Thursday, February 20, 2014

Regular imperative statements versus FPL abstractions

When having talks over the Internets about FPL (Functional Programming Language), it’s not uncommon reading people exposing the same perennial misconceptions. They’re actually several sides around such a topic:
  • the ones who think FP is a toy and have poor arguments
  • the ones who think FP is not that good and have poor arguments
  • the ones who think FP sucks and can’t say why (no argument at all)
  • the ones who think FP is a “way of thinking the software” and that it’s not language-related
  • the ones who’s gone beyond the stupid toy / research toy / masturbating toy / brainfuck-like language stuffs and are now interested and want to discover more
  • the ones who think FP is great
  • the ones who have no idea what the heck FP is
Something interesting: in most cases, a lot of guys never actually experienced FP seriously. I mean “use it in a software different than Fibonacci generation or other school cases”. I don’t want to start a debate about whether FP is the best or the worse way of programming. If you’re there it’s because you’re from the guys who’s overstepped the barrier of FP and you want to dig in. If you’re there, you now understand that “it’s slow”, “it’s ugly”, “it doesn’t fit production requirements and serious business” and so on were valid arguments some decades ago, but not anymore – some people would even say some of those points weren’t actually close to be valid at all.

In this thread, I put forward an analogy between regular imperative – C/C++, Java, C#, Perl and so on – statements and FPL abstractions.

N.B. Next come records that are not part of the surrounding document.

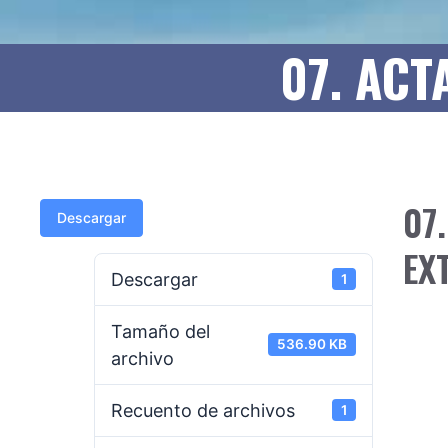
07. ACT
07
Descargar
EX
Descargar
1
Tamaño del
536.90 KB
archivo
Recuento de archivos
1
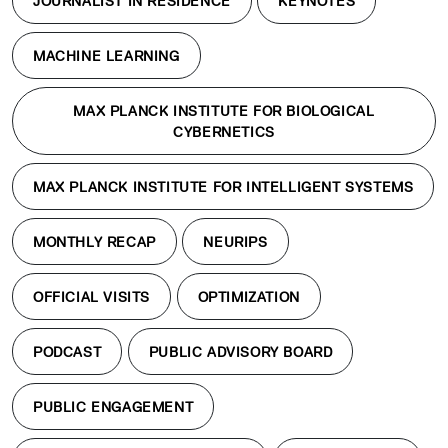
JOURNALIST IN RESIDENCE
KEYNOTES
MACHINE LEARNING
MAX PLANCK INSTITUTE FOR BIOLOGICAL
CYBERNETICS
MAX PLANCK INSTITUTE FOR INTELLIGENT SYSTEMS
MONTHLY RECAP
NEURIPS
OFFICIAL VISITS
OPTIMIZATION
PODCAST
PUBLIC ADVISORY BOARD
PUBLIC ENGAGEMENT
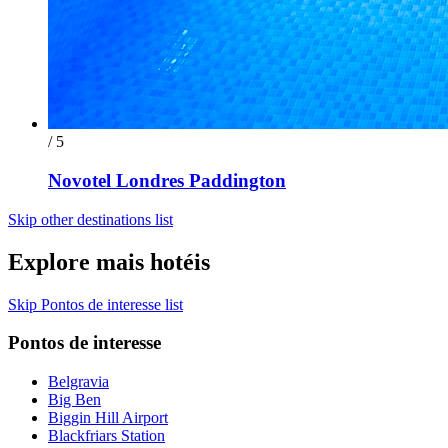
/ 5
Novotel Londres Paddington
Skip other destinations list
Explore mais hotéis
Skip Pontos de interesse list
Pontos de interesse
Belgravia
Big Ben
Biggin Hill Airport
Blackfriars Station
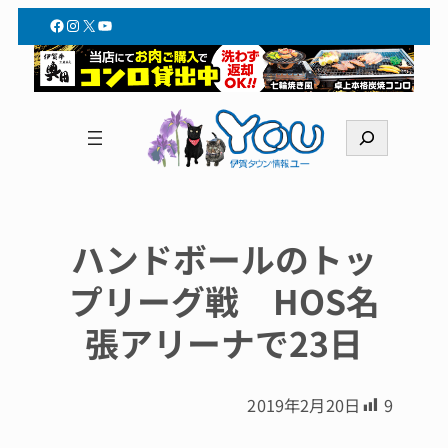
Facebook
Instagram
X
YouTube
検
索
ハンドボールのトッ
プリーグ戦 HOS名
張アリーナで23日
2019年2月20日
9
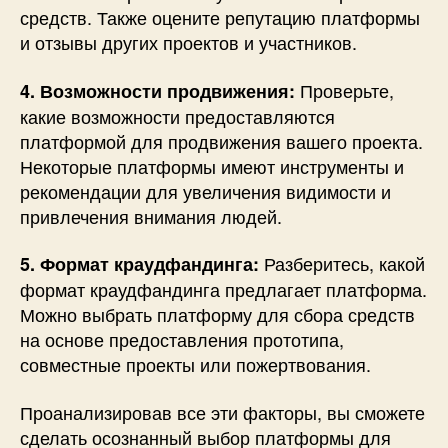
средств. Также оцените репутацию платформы
и отзывы других проектов и участников.
Проверьте,
4. Возможности продвижения:
какие возможности предоставляются
платформой для продвижения вашего проекта.
Некоторые платформы имеют инструменты и
рекомендации для увеличения видимости и
привлечения внимания людей.
Разберитесь, какой
5. Формат краудфандинга:
формат краудфандинга предлагает платформа.
Можно выбрать платформу для сбора средств
на основе предоставления прототипа,
совместные проекты или пожертвования.
Проанализировав все эти факторы, вы сможете
сделать осознанный выбор платформы для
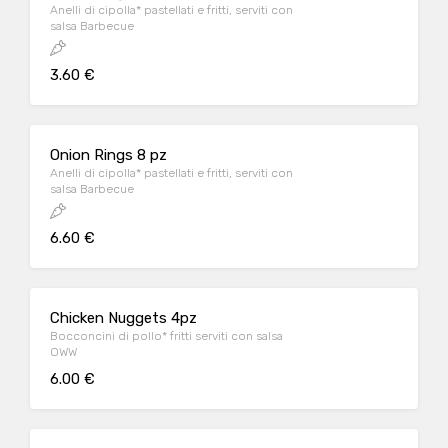
Anelli di cipolla* pastellati e fritti, serviti con
salsa Barbecue
3.60 €
Onion Rings 8 pz
Anelli di cipolla* pastellati e fritti, serviti con
salsa Barbecue
6.60 €
Chicken Nuggets 4pz
Bocconcini di pollo* fritti serviti con salsa
OWW
6.00 €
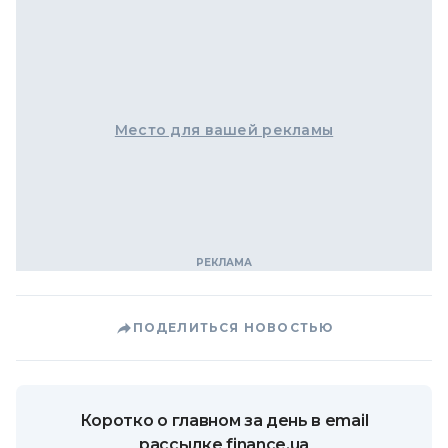
Место для вашей рекламы
ПОДЕЛИТЬСЯ НОВОСТЬЮ
Коротко о главном за день в email
рассылке finance.ua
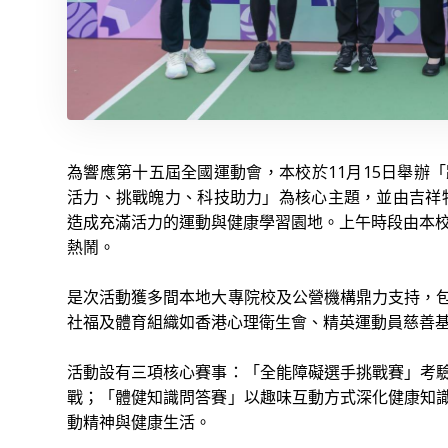
為響應第十五屆全國運動會，本校於11月15日舉辦
活力、挑戰魄力、科技助力」為核心主題，並由吉祥物Sma
造成充滿活力的運動與健康學習園地。上午時段由本校
熱鬧。
是次活動獲多間本地大專院校及公營機構鼎力支持，
社福及體育組織如香港心理衛生會、精英運動員慈善
活動設有三項核心賽事：「全能障礙選手挑戰賽」考
戰；「體健知識問答賽」以趣味互動方式深化健康知
動精神與健康生活。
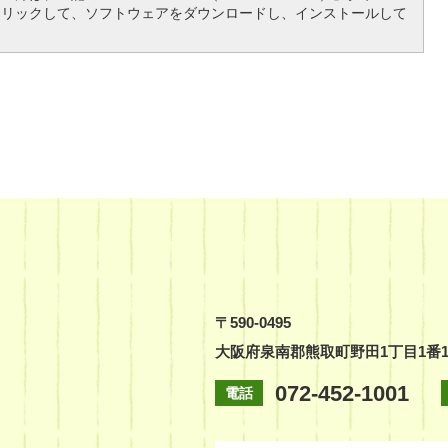
クリックして、ソフトウェアをダウンロードし、インストールして
〒590-0495
大阪府泉南郡熊取町野田1丁目1番
072-452-1001
電話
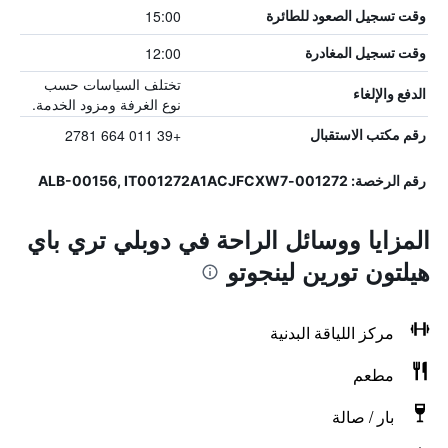
15:00
وقت تسجيل الصعود للطائرة
12:00
وقت تسجيل المغادرة
تختلف السياسات حسب
الدفع والإلغاء
نوع الغرفة ومزود الخدمة.
+39 011 664 2781
رقم مكتب الاستقبال
رقم الرخصة: 001272-ALB-00156, IT001272A1ACJFCXW7
المزايا ووسائل الراحة في دوبلي تري باي
هيلتون تورين لينجوتو
مركز اللياقة البدنية
مطعم
بار / صالة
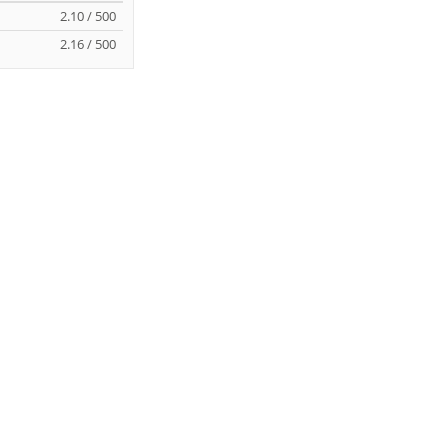
2.10 / 500
2.16 / 500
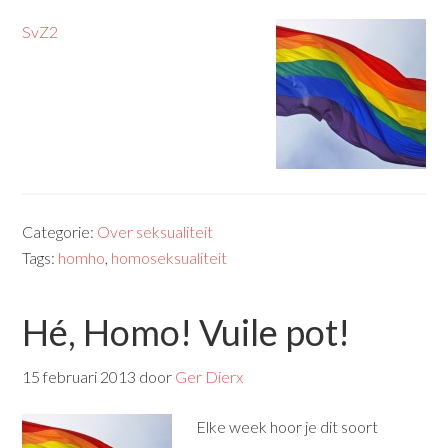
SvZ2
Categorie:
Over seksualiteit
Tags:
homho
,
homoseksualiteit
Hé, Homo! Vuile pot!
15 februari 2013
door
Ger Dierx
Elke week hoor je dit soort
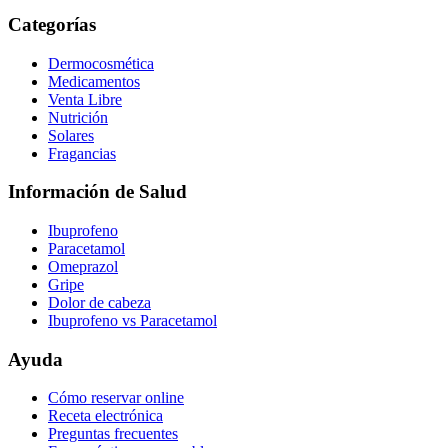
Categorías
Dermocosmética
Medicamentos
Venta Libre
Nutrición
Solares
Fragancias
Información de Salud
Ibuprofeno
Paracetamol
Omeprazol
Gripe
Dolor de cabeza
Ibuprofeno vs Paracetamol
Ayuda
Cómo reservar online
Receta electrónica
Preguntas frecuentes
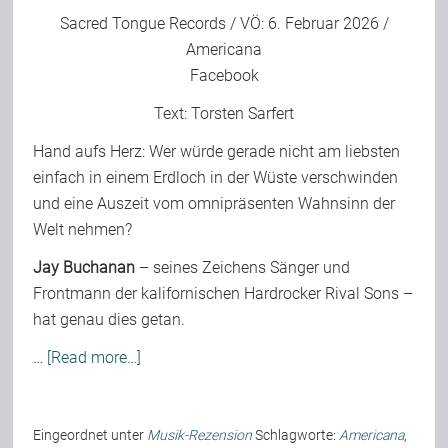
Sacred Tongue Records
/ VÖ: 6. Februar 2026 /
Americana
Facebook
Text:
Torsten Sarfert
Hand aufs Herz: Wer würde gerade nicht am liebsten
einfach in einem Erdloch in der Wüste verschwinden
und eine Auszeit vom omnipräsenten Wahnsinn der
Welt nehmen?
Jay Buchanan
– seines Zeichens Sänger und
Frontmann der kalifornischen Hardrocker Rival Sons –
hat genau dies getan.
…
[Read more…]
Eingeordnet unter
Musik-Rezension
Schlagworte:
Americana
,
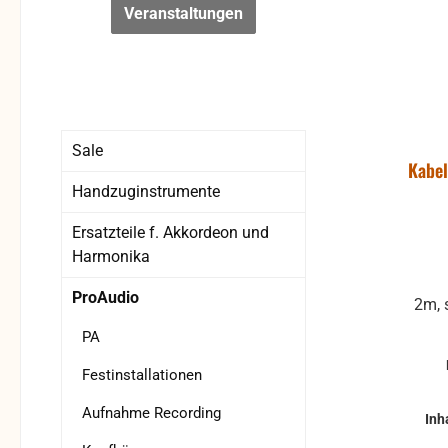
Veranstaltungen
Sale
Kabel
Handzuginstrumente
Ersatzteile f. Akkordeon und
Harmonika
ProAudio
2m, 
PA
Festinstallationen
Aufnahme Recording
Inh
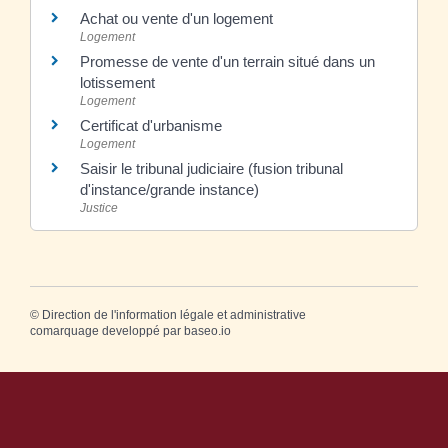
Achat ou vente d'un logement
Logement
Promesse de vente d'un terrain situé dans un
lotissement
Logement
Certificat d'urbanisme
Logement
Saisir le tribunal judiciaire (fusion tribunal
d'instance/grande instance)
Justice
©
Direction de l'information légale et administrative
comarquage developpé par
baseo.io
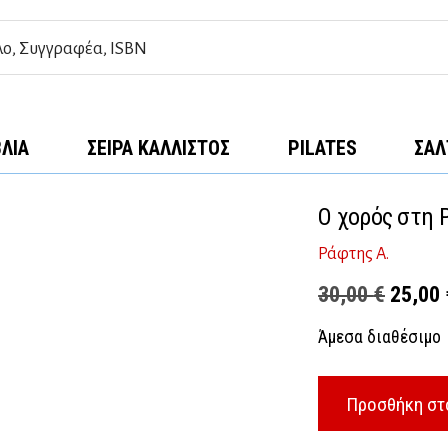
ΒΛΊΑ
ΣΕΙΡΆ ΚΆΛΛΙΣΤΟΣ
PILATES
ΣΑΛ
Ο χορός στη 
Ράφτης Α.
Origina
30,00
€
25,00
price
Άμεσα διαθέσιμο
was:
30,00 
Προσθήκη στ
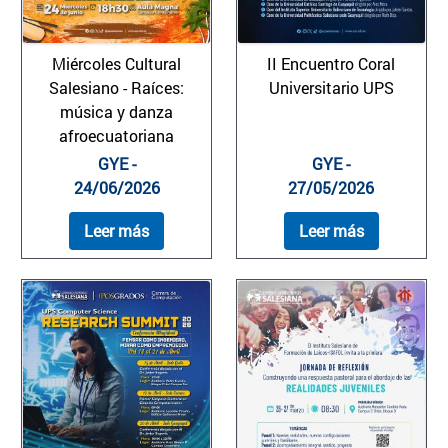
Miércoles Cultural
II Encuentro Coral
Salesiano - Raíces:
Universitario UPS
música y danza
afroecuatoriana
GYE -
GYE -
24/06/2026
27/05/2026
Leer más
Leer más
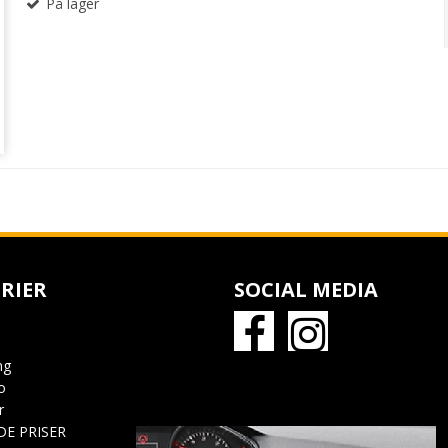
På lager
RIER
SOCIAL MEDIA
ng
o
r
DE PRISER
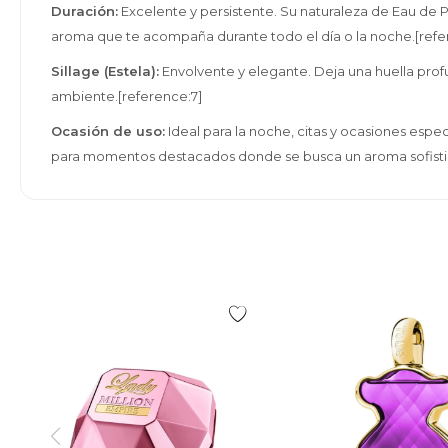
Duración:
Excelente y persistente. Su naturaleza de Eau de Pa
aroma que te acompaña durante todo el día o la noche.[refe
Sillage (Estela):
Envolvente y elegante. Deja una huella prof
ambiente.[reference:7]
Ocasión de uso:
Ideal para la noche, citas y ocasiones espe
para momentos destacados donde se busca un aroma sofistica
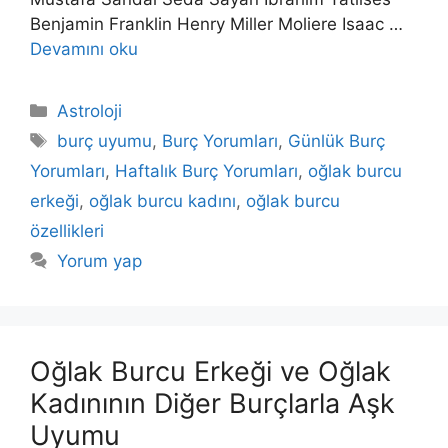
Benjamin Franklin Henry Miller Moliere Isaac …
Devamını oku
Kategoriler
Astroloji
Etiketler
burç uyumu
,
Burç Yorumları
,
Günlük Burç
Yorumları
,
Haftalık Burç Yorumları
,
oğlak burcu
erkeği
,
oğlak burcu kadını
,
oğlak burcu
özellikleri
Yorum yap
Oğlak Burcu Erkeği ve Oğlak
Kadınının Diğer Burçlarla Aşk
Uyumu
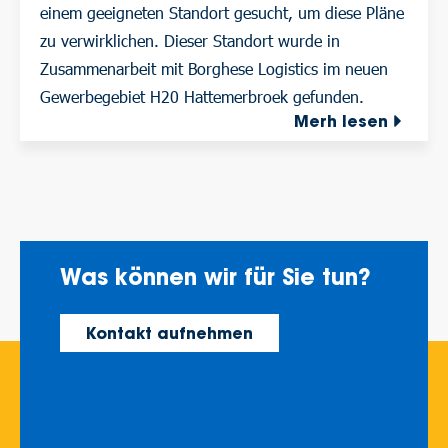
einem geeigneten Standort gesucht, um diese Pläne
zu verwirklichen. Dieser Standort wurde in
Zusammenarbeit mit Borghese Logistics im neuen
Gewerbegebiet H20 Hattemerbroek gefunden.
Merh lesen
Was können wir für Sie tun?
Kontakt aufnehmen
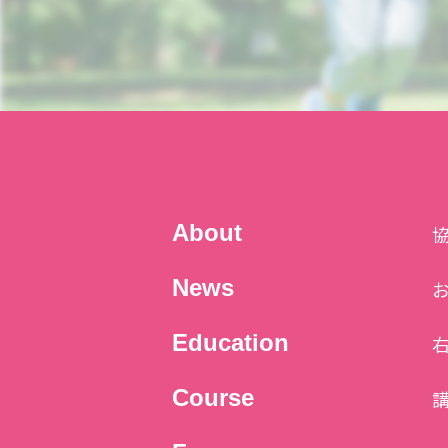
About
News
Education
Course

The requirements for you to understand this thread are quite low: basic statements (for, if, else if, else, switch, and so on).

Loops
Looping over a collection is natural for all programmers. It’s a very common situation and is used to break the controlflow of your application. Without them, you’d have a program acting like a math function. It would take input, do some stuff on it, then exit. Iterations enables you to go backward, repeat the same functions and instructions a certain times or even do some exotic and weird things.

That was just the a “programmer” simple way of defining what looping could be. For a mathematician, regarding functions, looping does really not make any sense. You can’t apply a function and rewind.

Consider this C++ snippet:

std::vector; a = { 1, 8, 2, 34, 314 };
int sum = 0;

for (auto it = std::begin(a), e = std::end(a); it != e; ++it);
  sum += *it;
This is a typical case of looping in C++ using an iterator, which could be considered as a raw pointer in that previous example.

Now, how would you do the same thing in FPL? One say “well let’s just write a recursive function sumArray that would sum all elements!”. This would work, but it’s not that way we think in FPL. Instead, we come up with abstractions.

Abstracting is the process of generalizing something true to one concept to several other ones along a certain, well fixed, axis of abstraction. For instance, you know how to sum integers. You can generalize integers sum along some axis. If you choose the type axis, you can generalize integers sum to numbers sum. If you choose the operation axis, you can generalize integers sum into integers binary operation. And so on.

“Looping”. Try to forget programming. Does it still have any meaning to you? One of the hardest things to deal with when trying to get into functional programming is to think like a human again – yeah you’re all filfthy machines! Try reasoning about that collection, and forget looping. Ok, let’s give it a go. I’d say “I want to do something for each elements”. That’s a great start! But this is very abstract. Let’s try something else. “Well, I want to construct a value while traversing a collection”. This is much better! “In this case, I just want to sum all elements in the collection, then I just want to build a value by summing it to each element of the collection”. Quite concise. In C++, what was that again? “I want to loop over a collection and alter a variable by summing.”.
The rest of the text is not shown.